White religious fundamentalist’s massacre in Louisiana, USA, cinema


This 24 July 2015 video from the USA is called John Russell Houser Is Louisiana Theater Shooter #Lafayette.

By Tom Hall in the USA:

Theater shooting leaves 3 dead, 9 wounded in Louisiana

25 July 2015

A gunman opened fire in a movie theater near downtown Lafayette on Thursday, killing two and wounding eight before turning the gun on himself.

This was at least the third mass shooting in the United States in little more than a month. It follows the massacre by Dylann Roof, a teenager influenced by white supremacism, at a black church in South Carolina in mid-June, and the shooting last Thursday by Mohammad Abdulazeez, a naturalized US citizen from Kuwait, at a Naval Reserve Center in Chattanooga, Tennessee.

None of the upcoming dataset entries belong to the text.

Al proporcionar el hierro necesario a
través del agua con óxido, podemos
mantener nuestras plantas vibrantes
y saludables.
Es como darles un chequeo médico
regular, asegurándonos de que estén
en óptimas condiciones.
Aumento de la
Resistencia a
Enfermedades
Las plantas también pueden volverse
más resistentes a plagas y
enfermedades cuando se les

Witnesses described a chaotic scene as moviegoers, some still bleeding from gunshot wounds, fled in a panic through the theater’s hallways and into the parking lot. “I saw a woman lying on the ground outside [the theater] with blood everywhere. She was shot in the leg,” one witness told the Daily Advertiser.

The gunman, identified as 59 year-old John Russell Houser, initially attracted no suspicion from fellow moviegoers as he sat and watched the beginning of the comedy film Trainwreck. …

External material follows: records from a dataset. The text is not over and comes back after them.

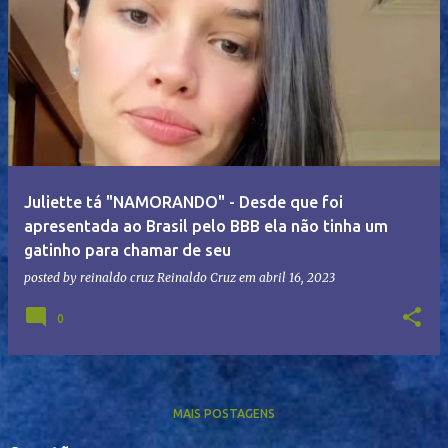
Juliette tá "NAMORANDO" - Desde que foi
apresentada ao Brasil pelo BBB ela não tinha um
gatinho para chamar de seu
posted by reinaldo cruz
Reinaldo Cruz
em
abril 16, 2023
0
MAIS POSTAGENS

Houser’s possible motivations for the attack are not yet known. Sparse Internet postings indicate a deep demoralization and anger infused with right-wing evangelical views. One post from his Facebook page in 2013 reads: “The bible doesn’t ask me to like what it says, only to obey it. Death comes soon to the financially failing filth farm called the US.” The post then links to a 2011 post from a Nigerian message board which reads “A Woman’s Place In The Church And The Weak Church Elder.”

Another post from Christmas of 2013 reads: “I believe you should be much stronger. The end to the modern day Rome comes soon.” It links to an article from another religious website which reads, “7 signs of a weak leader.”

Houser’s rambling Linkedin page describes him as an entrepreneur with a law degree from Faulkner University and an accounting degree from Columbus State University. His work history indicates a handful of brief business ventures, including two bars that closed within three years of opening. The most recent listing shows that he was a “real estate developer” for eight months in 2006.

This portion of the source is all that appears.